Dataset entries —
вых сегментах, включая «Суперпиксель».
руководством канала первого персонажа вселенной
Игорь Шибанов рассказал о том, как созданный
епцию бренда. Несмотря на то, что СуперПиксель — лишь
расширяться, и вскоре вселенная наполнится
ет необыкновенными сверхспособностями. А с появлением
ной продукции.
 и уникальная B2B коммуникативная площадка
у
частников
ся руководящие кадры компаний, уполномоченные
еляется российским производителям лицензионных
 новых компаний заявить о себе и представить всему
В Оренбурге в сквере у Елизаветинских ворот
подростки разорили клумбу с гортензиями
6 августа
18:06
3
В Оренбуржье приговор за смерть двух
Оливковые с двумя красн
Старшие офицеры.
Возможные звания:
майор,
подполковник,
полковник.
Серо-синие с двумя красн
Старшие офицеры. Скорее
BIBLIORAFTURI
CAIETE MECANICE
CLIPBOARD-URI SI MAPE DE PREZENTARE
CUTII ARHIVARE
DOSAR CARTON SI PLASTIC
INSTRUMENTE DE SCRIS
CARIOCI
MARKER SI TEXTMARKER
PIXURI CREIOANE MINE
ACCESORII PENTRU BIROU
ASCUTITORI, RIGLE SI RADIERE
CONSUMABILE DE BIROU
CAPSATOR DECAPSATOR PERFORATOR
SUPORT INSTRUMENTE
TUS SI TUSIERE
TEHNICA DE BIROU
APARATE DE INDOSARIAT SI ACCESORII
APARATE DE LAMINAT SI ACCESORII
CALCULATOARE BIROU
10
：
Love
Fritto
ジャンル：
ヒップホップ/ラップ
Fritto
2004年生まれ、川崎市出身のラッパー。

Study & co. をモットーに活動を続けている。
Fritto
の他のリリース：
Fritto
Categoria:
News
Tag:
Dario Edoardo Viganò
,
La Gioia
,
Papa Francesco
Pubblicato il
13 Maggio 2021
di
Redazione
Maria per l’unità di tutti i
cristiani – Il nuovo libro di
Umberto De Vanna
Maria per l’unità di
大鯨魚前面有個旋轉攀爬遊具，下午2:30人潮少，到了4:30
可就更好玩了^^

---

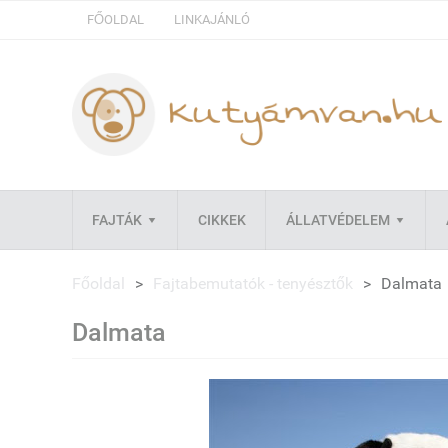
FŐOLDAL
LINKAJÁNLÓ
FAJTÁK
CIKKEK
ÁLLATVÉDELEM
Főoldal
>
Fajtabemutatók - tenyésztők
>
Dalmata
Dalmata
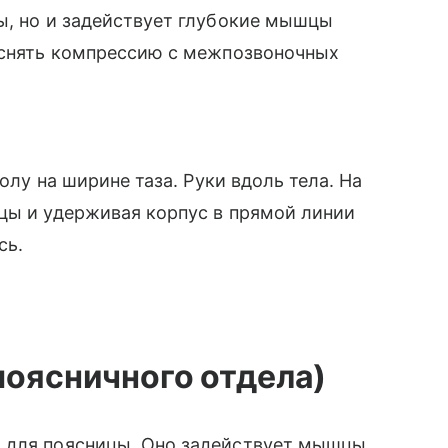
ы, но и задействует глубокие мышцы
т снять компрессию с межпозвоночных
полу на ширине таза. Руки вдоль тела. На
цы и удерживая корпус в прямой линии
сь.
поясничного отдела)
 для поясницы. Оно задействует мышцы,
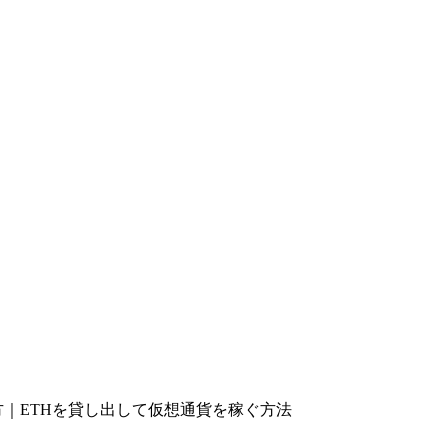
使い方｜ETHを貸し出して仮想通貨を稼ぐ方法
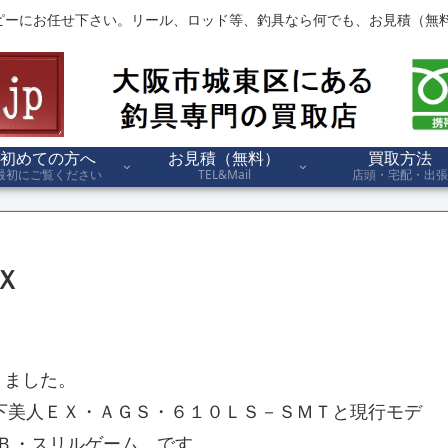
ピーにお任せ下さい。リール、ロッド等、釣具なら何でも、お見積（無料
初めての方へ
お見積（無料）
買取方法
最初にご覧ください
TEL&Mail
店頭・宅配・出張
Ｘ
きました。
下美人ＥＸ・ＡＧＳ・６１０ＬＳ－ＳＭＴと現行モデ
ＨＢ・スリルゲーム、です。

BRIEF —
Copy out, word for word, the part of the entries above that begins at the line with "вых сегментах, включая" and ends at the line with "ся руководящие кадры компаний, уполномоченные", including both.

TASK OUTPUT —
вых сегментах, включая «Суперпиксель».
руководством канала первого персонажа вселенной
Игорь Шибанов рассказал о том, как созданный
епцию бренда. Несмотря на то, что СуперПиксель — лишь
расширяться, и вскоре вселенная наполнится
ет необыкновенными сверхспособностями. А с появлением
ной продукции.
 и уникальная B2B коммуникативная площадка
у
частников
ся руководящие кадры компаний, уполномоченные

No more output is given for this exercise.